YAP is highly expressed during pancreas development. As soon as endocrine islet cells origin, YAP is limited to exocrine and duct cells and excluded from the endocrine part. Also later in mature beta cells, I found that YAP is not expressed.
In my doctoral thesis I asked the question whether YAP re-expression can restore the almost absent proliferative capacity in mature beta cells. We also clarified the effect of YAP on pancreatic beta cells in both physiological and diabetic states.
Therefore, I re-expressed the active form of YAP specifically in beta cells and in human islets. Indeed, I found that YAP re-expression enhances beta cell proliferation without changing beta cell function and identity. The Forkhead Box M1 (FOXM1)-YAP crosstalk plays a crucial role in switching on beta cell proliferation, regeneration and cell cycle progression. In parallel, YAP re-expression has an anti-apoptotic effect on beta cells under diabetic conditions.
In a second part of this study, I analyzed the differential expression of mechanistic target of rapamycin complexes (mTORC), master regulators of nutritional status at both cellular and organismic levels, in human and mouse diabetic islets under diabetogenic conditions. Our results revealed a hyperactivity of mTORC1 in human islets from patients with type 2 diabetes. Moreover, specific mTORC1 inhibition can restore beta cell function in diabetes.

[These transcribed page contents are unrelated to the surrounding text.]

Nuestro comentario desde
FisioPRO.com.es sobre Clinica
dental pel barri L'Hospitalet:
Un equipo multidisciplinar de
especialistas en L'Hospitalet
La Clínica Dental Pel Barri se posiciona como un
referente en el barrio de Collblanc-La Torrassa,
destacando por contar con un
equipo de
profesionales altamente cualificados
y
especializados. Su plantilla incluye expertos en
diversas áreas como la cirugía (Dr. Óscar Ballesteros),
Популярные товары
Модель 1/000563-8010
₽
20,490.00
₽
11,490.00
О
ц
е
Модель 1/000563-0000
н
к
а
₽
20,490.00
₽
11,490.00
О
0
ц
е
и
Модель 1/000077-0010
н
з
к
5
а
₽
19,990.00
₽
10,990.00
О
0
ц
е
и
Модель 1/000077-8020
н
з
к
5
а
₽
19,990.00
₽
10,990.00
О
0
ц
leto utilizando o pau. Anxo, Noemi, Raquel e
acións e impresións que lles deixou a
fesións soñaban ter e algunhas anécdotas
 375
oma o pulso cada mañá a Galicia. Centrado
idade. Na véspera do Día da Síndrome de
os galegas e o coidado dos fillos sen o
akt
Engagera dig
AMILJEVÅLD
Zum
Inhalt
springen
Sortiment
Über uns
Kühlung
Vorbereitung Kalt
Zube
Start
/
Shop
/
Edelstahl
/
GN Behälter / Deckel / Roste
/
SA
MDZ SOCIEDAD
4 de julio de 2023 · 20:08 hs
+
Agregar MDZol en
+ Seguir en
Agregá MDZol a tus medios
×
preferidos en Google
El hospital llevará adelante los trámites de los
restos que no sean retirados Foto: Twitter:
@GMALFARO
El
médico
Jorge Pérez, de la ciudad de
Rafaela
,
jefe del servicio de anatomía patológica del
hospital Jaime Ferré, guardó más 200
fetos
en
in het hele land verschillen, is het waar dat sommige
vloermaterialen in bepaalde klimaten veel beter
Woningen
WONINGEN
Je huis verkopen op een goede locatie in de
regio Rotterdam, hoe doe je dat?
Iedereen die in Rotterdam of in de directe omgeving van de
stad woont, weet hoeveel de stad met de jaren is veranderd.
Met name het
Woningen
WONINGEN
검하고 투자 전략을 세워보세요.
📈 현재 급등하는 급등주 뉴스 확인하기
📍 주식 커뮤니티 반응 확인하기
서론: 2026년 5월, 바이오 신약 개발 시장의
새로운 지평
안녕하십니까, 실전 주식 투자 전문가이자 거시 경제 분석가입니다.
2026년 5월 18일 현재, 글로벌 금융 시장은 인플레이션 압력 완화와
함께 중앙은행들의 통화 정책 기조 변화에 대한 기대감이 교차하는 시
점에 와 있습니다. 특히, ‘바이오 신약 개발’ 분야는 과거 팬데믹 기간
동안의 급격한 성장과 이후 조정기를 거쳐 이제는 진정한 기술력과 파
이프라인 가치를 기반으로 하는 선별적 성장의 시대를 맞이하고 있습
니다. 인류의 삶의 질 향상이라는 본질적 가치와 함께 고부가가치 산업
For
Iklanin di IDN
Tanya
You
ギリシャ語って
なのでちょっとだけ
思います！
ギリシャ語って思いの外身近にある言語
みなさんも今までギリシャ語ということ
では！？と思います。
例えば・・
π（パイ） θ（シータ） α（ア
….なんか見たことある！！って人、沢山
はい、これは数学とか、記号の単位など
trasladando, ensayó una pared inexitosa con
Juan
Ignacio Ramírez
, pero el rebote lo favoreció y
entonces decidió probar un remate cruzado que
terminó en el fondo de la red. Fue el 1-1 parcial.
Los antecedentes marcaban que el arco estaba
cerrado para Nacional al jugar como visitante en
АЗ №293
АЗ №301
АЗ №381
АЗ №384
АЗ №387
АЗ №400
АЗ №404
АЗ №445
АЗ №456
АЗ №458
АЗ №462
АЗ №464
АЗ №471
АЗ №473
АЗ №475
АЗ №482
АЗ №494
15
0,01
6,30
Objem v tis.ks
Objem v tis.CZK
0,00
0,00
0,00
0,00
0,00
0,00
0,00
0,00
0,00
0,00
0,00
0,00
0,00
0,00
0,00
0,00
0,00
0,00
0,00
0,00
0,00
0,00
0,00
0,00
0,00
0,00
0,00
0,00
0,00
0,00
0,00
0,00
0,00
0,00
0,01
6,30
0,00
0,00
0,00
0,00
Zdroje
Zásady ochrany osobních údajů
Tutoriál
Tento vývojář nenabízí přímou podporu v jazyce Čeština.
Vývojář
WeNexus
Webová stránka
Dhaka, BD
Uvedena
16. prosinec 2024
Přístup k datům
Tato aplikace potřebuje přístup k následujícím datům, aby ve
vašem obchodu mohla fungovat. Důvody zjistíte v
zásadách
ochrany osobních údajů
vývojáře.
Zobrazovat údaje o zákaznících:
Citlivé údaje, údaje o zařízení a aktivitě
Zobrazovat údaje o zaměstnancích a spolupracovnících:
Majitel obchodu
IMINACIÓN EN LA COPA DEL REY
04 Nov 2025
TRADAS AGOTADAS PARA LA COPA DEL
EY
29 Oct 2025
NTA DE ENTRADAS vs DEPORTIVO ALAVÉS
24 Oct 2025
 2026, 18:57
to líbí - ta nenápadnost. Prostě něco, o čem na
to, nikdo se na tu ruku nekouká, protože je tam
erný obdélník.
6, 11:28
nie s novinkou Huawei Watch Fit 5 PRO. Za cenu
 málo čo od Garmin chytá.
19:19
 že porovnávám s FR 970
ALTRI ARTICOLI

Altogether, my data suggest that high metabolic overload leads to mTORC1 hyperactivity; such beta cell stress impairs beta cell function and survival during the progression of diabetes. As beta cells have lost important pro-proliferative factors during maturation and identity, such as YAP, they are unable to compensate for a chronic high metabolic demand. The results of my work propose that a transient overexpression of YAP restores beta cell proliferation during stress and could stand as future beta cell regeneration therapy for functional beta cell mass expansion. It could further be used as tool for cell replacement therapy to restore beta cell survival during islet transplantation.
Keywords: Beta cell; Diabetes; Diabetes mellitus; Beta cell regeneration
Issue Date: 10-Feb-2020
Type: Dissertation
DOI: 10.26092/elib/1462
URN: urn:nbn:de:gbv:46-elib58395
Institution: Universität Bremen 
Faculty: Fachbereich 02: Biologie/Chemie (FB 02) 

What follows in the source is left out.